(Stored data entries)

#####

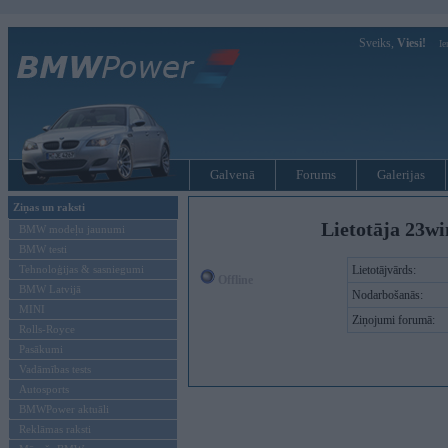
Sveiks,
Viesi!
Ie
Galvenā
Forums
Galerijas
Ziņas un raksti
Lietotāja 23wi
BMW modeļu jaunumi
BMW testi
Tehnoloģijas & sasniegumi
Lietotājvārds:
Offline
BMW Latvijā
Nodarbošanās:
MINI
Ziņojumi forumā:
Rolls-Royce
Pasākumi
Vadāmības tests
Autosports
BMWPower aktuāli
Reklāmas raksti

#####

→ **Task directions**
The required output is every line of the entries, starting at the one that contains "Tehnoloģijas & sasniegumi" and ending at the last, copied exactly.

→ **Answer to this exercise**
Tehnoloģijas & sasniegumi
Lietotājvārds:
Offline
BMW Latvijā
Nodarbošanās:
MINI
Ziņojumi forumā:
Rolls-Royce
Pasākumi
Vadāmības tests
Autosports
BMWPower aktuāli
Reklāmas raksti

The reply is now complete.